Rep. John Conyers reintroduced HR 676 on Monday, and the bill already has at least 33 co-sponsors, including Maine’s freshman Congresswoman, Chellie Pingree.* Known as the “United States National Health Care Act” or the “Expanded and Improved Medicare for All Act” proposal, the new version has some significant improvements over its version in the 110th Congress, in which it had 93 co-sponsors.
In an excellent blog post at DailyKos, Action Time for Single Payer Healthcare, blogger SarahLee gives lots of information about the bill and urges support for it.
The California Nurses Association, which has been working hard on this topic, released a study last week showing the economic impact of the proposal.
Establishing a national single-payer style healthcare reform system would provide a major stimulus for the U.S. economy by creating 2.6 million new jobs, and infusing $317 billion in new business and public revenues, with another $100 billion in wages into the U.S. economy, according to the findings of a groundbreaking study released today.
The study, found here, refutes the commonly held belief that such a plan would be too expensive, particularly at this time of economic difficulty.
But, as Paul Krugman says in his Op Ed in yesterday’s New York Times, “Health Care Now,”
The whole world is in recession. But the United States is the only wealthy country in which the economic catastrophe will also be a health care catastrophe — in which millions of people will lose their health insurance along with their jobs, and therefore lose access to essential care.
Krugman examines potential reasons for the Obama administration holding off on introducing health care reform:
Finally — and this is, I suspect, the real reason for the administration’s health care silence — there’s the political argument that this is a bad time to be pushing fundamental health care reform, because the nation’s attention is focused on the economic crisis. But if history is any guide, this argument is precisely wrong.
Don’t take my word for it. Rahm Emanuel, the White House chief of staff, has declared that “you never want a serious crisis to go to waste.” Indeed. F.D.R. was able to enact Social Security in part because the Great Depression highlighted the need for a stronger social safety net. And the current crisis presents a real opportunity to fix the gaping holes that remain in that safety net, especially with regard to health care.
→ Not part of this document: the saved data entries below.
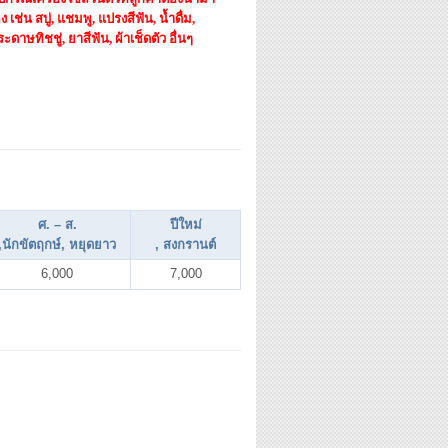
ง เช่น สบู่, แชมพู, แปรงสีฟัน, น้ำดื่ม,
ะดาษทิชชู่, ยาสีฟัน, ผ้าเช็ดตัว อื่นๆ
ศ. – ส.
ปีใหม่
,นักขัตฤกษ์, หยุดยาว
, สงกรานต์
6,000
7,000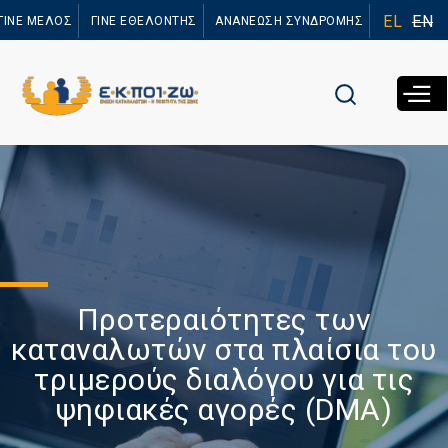
Παράκαμψη
EL
EN
ΓΙΝΕ ΜΕΛΟΣ
ΓΙΝΕ ΕΘΕΛΟΝΤΗΣ
ΑΝΑΝΕΩΣΗ ΣΥΝΔΡΟΜΗΣ
προς το
κυρίως
περιεχόμενο
Προτεραιότητες των
καταναλωτών στα πλαίσια του
τριμερούς διαλόγου για τις
ψηφιακές αγορές (DΜA)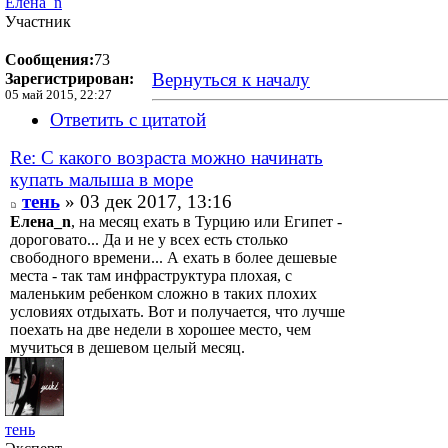
Елена_n
Участник
Сообщения:
73
Вернуться к началу
Зарегистрирован:
05 май 2015, 22:27
Ответить с цитатой
Re: С какого возраста можно начинать
купать малыша в море
тень
» 03 дек 2017, 13:16
Елена_n
, на месяц ехать в Турцию или Египет -
дороговато... Да и не у всех есть столько
свободного времени... А ехать в более дешевые
места - так там инфраструктура плохая, с
маленьким ребенком сложно в таких плохих
условиях отдыхать. Вот и получается, что лучше
поехать на две недели в хорошее место, чем
мучиться в дешевом целый месяц.
тень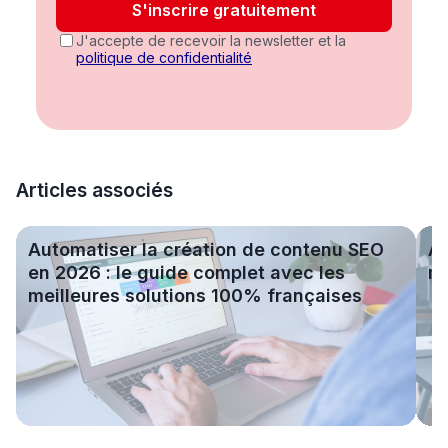
S'inscrire gratuitement
J'accepte de recevoir la newsletter et la
politique de confidentialité
Articles associés
Automatiser la création de contenu SEO en 2026 : le gui
Auto
Automatiser la création de contenu SEO
Au
en 2026 : le guide complet avec les
me
meilleures solutions 100% françaises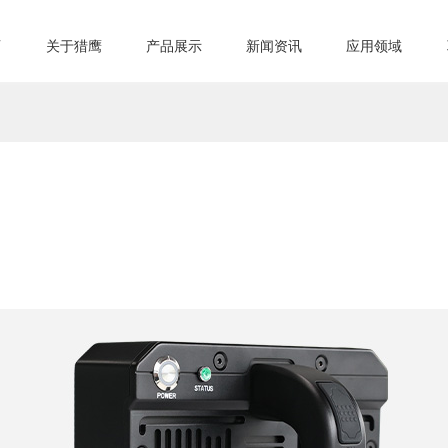
页
关于猎鹰
产品展示
新闻资讯
应用领域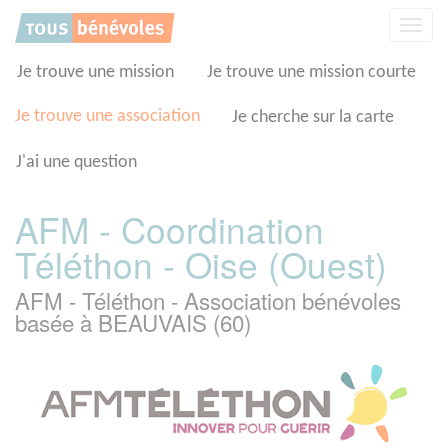
Panneau de gestion des cookies
Affic
la
navig
Je trouve une mission
Je trouve une mission courte
Je trouve une association
Je cherche sur la carte
J'ai une question
AFM - Coordination
Téléthon - Oise (Ouest)
AFM - Téléthon - Association bénévoles
basée à BEAUVAIS (60)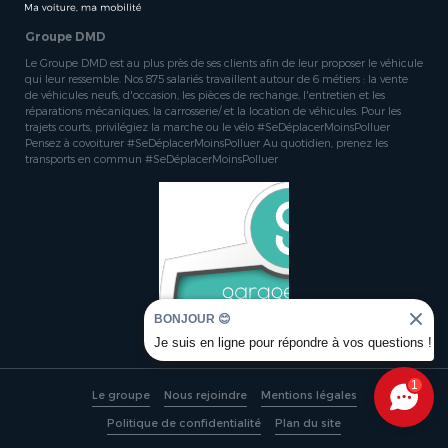
Groupe DMD
Le Groupe DMD est au plus près de ses clients afin de leur proposer le véhicule
qui leur ressemble. Nos 875 salariés travaillent autour de 6 métiers : la vente
de véhicules neufs, d'occasion, les pièces de rechange, l'entretien et les
réparations mécaniques, la carrosserie/ et la location de véhicules. Pour les
trajets courts, privilégiez la marche ou le vélo #SeDéplacerMoinsPolluer
Pensez à covoiturer #SeDéplacerMoinsPolluer Au quotidien, prenez les
transports en commun #SeDéplacerMoinsPolluer
BONJOUR 😊
Je suis en ligne pour répondre à vos questions !
1
Le groupe
Nous rejoindre
Mentions légales
Politique de confidentialité
Plan du site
Frances Perkins always looked on universal health care as the unfinished piece of her legacy. By the time FDR was ready to consider it, the industrial build up to World War II had begun, workers were in high demand, and employers began offering health insurance as a benefit to entice job applicants. The need seemed to have diminished, and Roosevelt knew he had a big fight on his hands over the coming war and didn’t want to expend political capital elsewhere.
Someone born that year is now well into retirement age and receiving social security. But for that person’s children and grandchildren, health insurance may still be out of reach.
*Full disclosure department: Chellie Pingree is my former boss and an advisor to the Frances Perkins Center.